Introduction to Containers

In this blog, you'll learn about Linux, how containers work, and how to create a container by hand.

Have you ever wondered what would happen if you had multiple containers within a container, where the inner containers don't have outside access? Imagine three friends buying a virtual server—they're all on the same powerful machine but can't access or see each other's processes. Let's dive into this concept, but first...

Let’s start with why first, why we need containers

(You can totally skip this part if you're just here for the container magic - but trust me, knowing how we got here makes you appreciate the cool stuff even more!)

Historically, if you wanted to run an application, you needed a server. You had two options: set up your own or rent one from a company. Managing a server was complex—you had to handle hardware, software, and cables. You'd also need to pay internet bills, allocate a separate room, and even hire staff to maintain and update the server. Additionally, you'd need to implement authorization measures so only specific individuals could access the server room.

VMs were the next step in this evolution. A Virtual Machine (VM) is a software-based emulation of a physical computer. It allows you to run multiple operating systems (OS) on a single physical machine simultaneously. Each VM functions as an independent system, with its own virtualized CPU, memory, network interface, and storage resources. Why is this helpful? Imagine having a powerful server where you can create virtual servers at will. If you need to add a new service, you can easily spin up a new VM on one of your servers (provided you have enough space).

Imagine McDonald's and Burger King buy servers from AWS to store their data. AWS, wanting to be efficient, allocates virtual servers to them from a single large physical server. If AWS puts them on the same server without proper separation, a McDonald's engineer might hack the other company's server. Alternatively, if one company uses excessive CPU or memory, it could affect the other company since they share the same server. This is where VMs come in. The host operating system offers each VM a certain amount of resources that it can use. If one VM runs out of resources, it doesn't affect other VMs. But running an operating system inside the operating system comes at a cost of a bit of performances.
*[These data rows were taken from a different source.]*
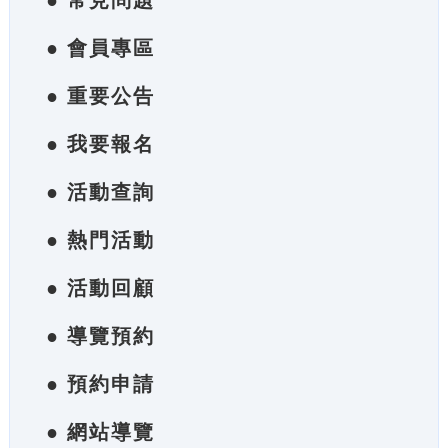
● 常見問題
● 會員專區
● 重要公告
● 我要報名
● 活動查詢
● 熱門活動
● 活動回顧
● 導覽預約
● 預約申請
● 網站導覽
This is where containers come in. Containers provide the same security and resource-management features as VMs but without the overhead of running a whole operating system. Instead, they use technologies like chroot, namespaces, and cgroups to separate groups of processes from each other.

What is Container?

A container is a lightweight, portable software unit that packages an application with all its dependencies, libraries, and configurations. This packaging allows the application to run consistently across various environments. Unlike virtual machines, containers share the host operating system's kernel while remaining isolated from each other. This shared kernel approach makes containers faster and more efficient.

Let’s craft a container

For the understanding of how we can create a container inside a container with proper seperation I’ll be using docker.(you can use VM or linux whatever you like)

Let's try it out. First, we'll create a Docker container using this command:

docker run -it --name main-container --privileged ubuntu:focal

This command will download the official Ubuntu container from Docker Hub and use the version marked with the "focal" tag.
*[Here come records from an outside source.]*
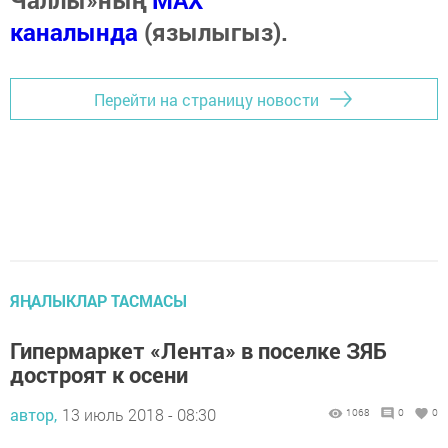
Чаллы»ның
MAX
каналында
(язылыгыз).
Перейти на страницу новости
ЯҢАЛЫКЛАР ТАСМАСЫ
Гипермаркет «Лента» в поселке ЗЯБ
достроят к осени
автор,
13 июль 2018 - 08:30
1068
0
0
( The docker run command creates and starts a new container based on a specified image (in this case, ubuntu:focal). The -it flag makes the shell interactive (like a terminal). --name main-container assigns the name "main-container" to the container, which we can use to delete or stop it in future commands. The --privileged flag grants the container extended privileges, such as access to all devices on the host.)

Chroot

Now our objective is to create a container inside the container and modify the inner container so it cannot access the outer container's information.

Let's create a folder inside the container. First, make a new folder in your root directory with this command: mkdir first-root-container. Inside this new folder, create a file called my-data.txt using the command: cat > my-data.txt. You can write something in this file, then press Ctrl + C to save and exit.

Now, to set the root directory for a new process, we'll use chroot. This Linux command changes the root of the process. In our container use case, we'll use it to change the root to our new directory (first-root-container).

chroot /first-root-container bash

If we run this command directly, it will show an error: chroot: failed to run command 'bash': No such file or directory. This happens because bash is a program, and your new root doesn't have bash to run (it can't reach outside its new root). Let's fix that by running:

mkdir /first-root-container/bin
cp /bin/bash /bin/ls /first-root-container/bin/

We've now moved bash and ls from the root directory to our first-root-container directory. However, the chroot command still won't work because these commands rely on libraries we haven't moved yet. To check which libraries we need, run this command in your root directory: ldd /bin/bash .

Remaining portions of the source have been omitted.